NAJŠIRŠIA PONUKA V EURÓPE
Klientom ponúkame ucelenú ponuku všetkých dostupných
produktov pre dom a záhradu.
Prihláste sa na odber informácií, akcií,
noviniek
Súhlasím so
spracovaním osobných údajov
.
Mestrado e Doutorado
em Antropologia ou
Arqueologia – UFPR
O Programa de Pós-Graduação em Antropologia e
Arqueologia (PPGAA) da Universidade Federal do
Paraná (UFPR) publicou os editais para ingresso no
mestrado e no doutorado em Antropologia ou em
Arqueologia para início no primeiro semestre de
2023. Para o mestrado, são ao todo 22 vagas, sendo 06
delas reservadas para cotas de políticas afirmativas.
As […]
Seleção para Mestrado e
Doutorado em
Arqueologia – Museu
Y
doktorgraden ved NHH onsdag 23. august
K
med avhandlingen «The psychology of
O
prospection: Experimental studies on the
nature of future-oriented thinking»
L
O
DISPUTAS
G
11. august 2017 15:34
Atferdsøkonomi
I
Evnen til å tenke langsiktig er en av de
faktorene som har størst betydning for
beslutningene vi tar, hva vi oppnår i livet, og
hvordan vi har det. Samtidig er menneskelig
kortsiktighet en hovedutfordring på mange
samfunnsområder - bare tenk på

* * *

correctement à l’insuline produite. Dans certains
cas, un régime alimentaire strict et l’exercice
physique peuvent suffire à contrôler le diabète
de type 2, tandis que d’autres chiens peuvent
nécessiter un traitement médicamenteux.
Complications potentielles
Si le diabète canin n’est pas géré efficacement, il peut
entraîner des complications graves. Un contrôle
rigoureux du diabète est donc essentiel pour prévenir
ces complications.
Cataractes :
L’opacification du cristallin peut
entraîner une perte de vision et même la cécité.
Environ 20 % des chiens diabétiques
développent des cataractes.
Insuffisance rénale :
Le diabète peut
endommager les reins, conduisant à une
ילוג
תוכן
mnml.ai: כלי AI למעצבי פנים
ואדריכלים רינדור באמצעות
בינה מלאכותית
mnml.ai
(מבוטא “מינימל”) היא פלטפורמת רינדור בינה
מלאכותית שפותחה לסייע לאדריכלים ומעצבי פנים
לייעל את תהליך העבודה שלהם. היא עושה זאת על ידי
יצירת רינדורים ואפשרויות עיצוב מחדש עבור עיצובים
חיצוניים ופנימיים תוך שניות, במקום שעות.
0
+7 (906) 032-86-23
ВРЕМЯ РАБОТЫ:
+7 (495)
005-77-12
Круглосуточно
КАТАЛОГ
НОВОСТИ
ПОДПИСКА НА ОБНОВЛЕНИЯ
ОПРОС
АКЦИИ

__ASSIGNMENT__. Could you return exactly the lines above from the line with "NAJŠIRŠIA PONUKA V EURÓPE" to the line with "samfunnsområder - bare tenk på", both included, and nothing else?

__OUTPUT OF THE EXERCISE__.
NAJŠIRŠIA PONUKA V EURÓPE
Klientom ponúkame ucelenú ponuku všetkých dostupných
produktov pre dom a záhradu.
Prihláste sa na odber informácií, akcií,
noviniek
Súhlasím so
spracovaním osobných údajov
.
Mestrado e Doutorado
em Antropologia ou
Arqueologia – UFPR
O Programa de Pós-Graduação em Antropologia e
Arqueologia (PPGAA) da Universidade Federal do
Paraná (UFPR) publicou os editais para ingresso no
mestrado e no doutorado em Antropologia ou em
Arqueologia para início no primeiro semestre de
2023. Para o mestrado, são ao todo 22 vagas, sendo 06
delas reservadas para cotas de políticas afirmativas.
As […]
Seleção para Mestrado e
Doutorado em
Arqueologia – Museu
Y
doktorgraden ved NHH onsdag 23. august
K
med avhandlingen «The psychology of
O
prospection: Experimental studies on the
nature of future-oriented thinking»
L
O
DISPUTAS
G
11. august 2017 15:34
Atferdsøkonomi
I
Evnen til å tenke langsiktig er en av de
faktorene som har størst betydning for
beslutningene vi tar, hva vi oppnår i livet, og
hvordan vi har det. Samtidig er menneskelig
kortsiktighet en hovedutfordring på mange
samfunnsområder - bare tenk på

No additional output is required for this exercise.